A seize ans, j'ai été Dieu.


Il me semble important de présenter ce rêve-ci en guise d'introduction, non qu'il ait été le premier rêve marquant de cette vie onirique riche que j'entreprends d'explorer, mais parce qu'il incarne à la perfection tout le processus qui m'a conduite à commencer ce blog. Il en est à la fois justification, illustration et a posteriori, motivation. Après ce rêve, j'ai cessé de considérer vie onirique et vie réelle comme deux entités distinctes, cessé d'employer des modérateurs grammaticaux lorsque j'entreprenais de les retranscrire ou de les raconter: c'est à partir de ce jour - de cette nuit - qu'ils ont cessé de n'être que des rêves et ont accédé à la place de modulateurs diurnes qu'ils œuvraient à s'aménager depuis des années malgré ma réticence forcenée.

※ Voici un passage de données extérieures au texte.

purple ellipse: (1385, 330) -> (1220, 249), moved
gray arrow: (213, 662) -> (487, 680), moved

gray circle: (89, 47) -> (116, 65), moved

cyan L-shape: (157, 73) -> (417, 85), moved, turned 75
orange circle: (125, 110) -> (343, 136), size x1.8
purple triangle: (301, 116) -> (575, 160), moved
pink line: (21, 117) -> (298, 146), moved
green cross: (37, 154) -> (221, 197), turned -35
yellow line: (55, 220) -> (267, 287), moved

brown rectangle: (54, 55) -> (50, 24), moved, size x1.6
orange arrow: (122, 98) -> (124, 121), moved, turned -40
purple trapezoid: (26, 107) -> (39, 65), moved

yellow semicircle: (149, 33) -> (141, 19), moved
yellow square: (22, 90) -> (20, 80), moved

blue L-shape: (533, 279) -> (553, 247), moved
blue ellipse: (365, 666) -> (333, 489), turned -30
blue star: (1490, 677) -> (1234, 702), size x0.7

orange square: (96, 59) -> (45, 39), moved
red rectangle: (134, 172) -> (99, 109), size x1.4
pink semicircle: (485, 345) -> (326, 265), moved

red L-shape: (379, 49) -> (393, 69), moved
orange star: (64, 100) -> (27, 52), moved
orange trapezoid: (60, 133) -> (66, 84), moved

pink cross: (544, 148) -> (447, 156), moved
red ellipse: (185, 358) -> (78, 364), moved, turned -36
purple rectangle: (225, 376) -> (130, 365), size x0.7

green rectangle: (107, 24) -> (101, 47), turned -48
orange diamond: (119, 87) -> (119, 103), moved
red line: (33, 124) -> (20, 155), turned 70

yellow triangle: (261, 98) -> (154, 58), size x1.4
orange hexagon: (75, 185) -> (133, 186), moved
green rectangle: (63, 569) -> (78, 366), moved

Comme tout être humain, je suis faite de paradoxes, certains dont j'ai cherché à m'affranchir, avec plus ou moins de succès, d'autres que j'ai embrassés jusqu'à ce qu'ils ne m'apparaissent plus aussi désagréablement antagonistes. C'est un de ces derniers qui est aux fondements de cette entreprise et qui peut être résumé en une courte étiquette que j'assume parfaitement de porter, celle de cartésienne mystique. Comme toute étiquette, elle est réductrice, comme toute étiquette, elle est - du moins temporairement - suffisante.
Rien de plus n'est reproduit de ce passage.